= Deliverable =

Good or service produced as the result of a project

A deliverable is a tangible or intangible good or service produced as a result of a project that is intended to be delivered to a customer (either internal or external). A deliverable could be a report, a document, a software product, a server upgrade or any other building block of an overall project. A deliverable may be composed of multiple smaller deliverables. It may be either an outcome to be achieved (as in "The corporation says that becoming profitable this year is a deliverable") or an output to be provided (as in "The deliverable for the completed project consists of a special-purpose electronic device and its controlling software").

Some deliverables are dependent on other deliverables being completed first; this is common in projects with multiple successive milestones. In this way many time-savings are possible, shortening greatly the whole project final supply term. This designing activity can be represented in the drawings with a "cloud" around a not yet designed part which means: "this part (size, or other characteristics) will be studied later". The part settled can be "delivered" to the interested parties.
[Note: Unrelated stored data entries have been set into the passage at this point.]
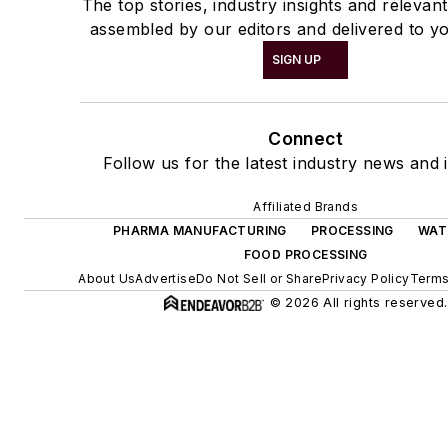
The top stories, industry insights and relevan
assembled by our editors and delivered to yo
SIGN UP
Connect
Follow us for the latest industry news and i
Affiliated Brands
PHARMA MANUFACTURING
PROCESSING
WAT
FOOD PROCESSING
About Us
Advertise
Do Not Sell or Share
Privacy Policy
Terms
© 2026 All rights reserved.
A deliverable differs from a project milestone in that a milestone is a measurement of progress toward an output, whereas the deliverable is the output delivered to a customer or sponsor. For a typical project, a milestone might be the completion of a product design, while the deliverable might be the technical diagram or detailed design report of the product.

In technical projects, deliverables can be further classified as hardware, software, or design documents. In contracted efforts, deliverable may refer to an item specifically required by contract documents, such as an item on a contract data requirements list or mentioned in the statement of work.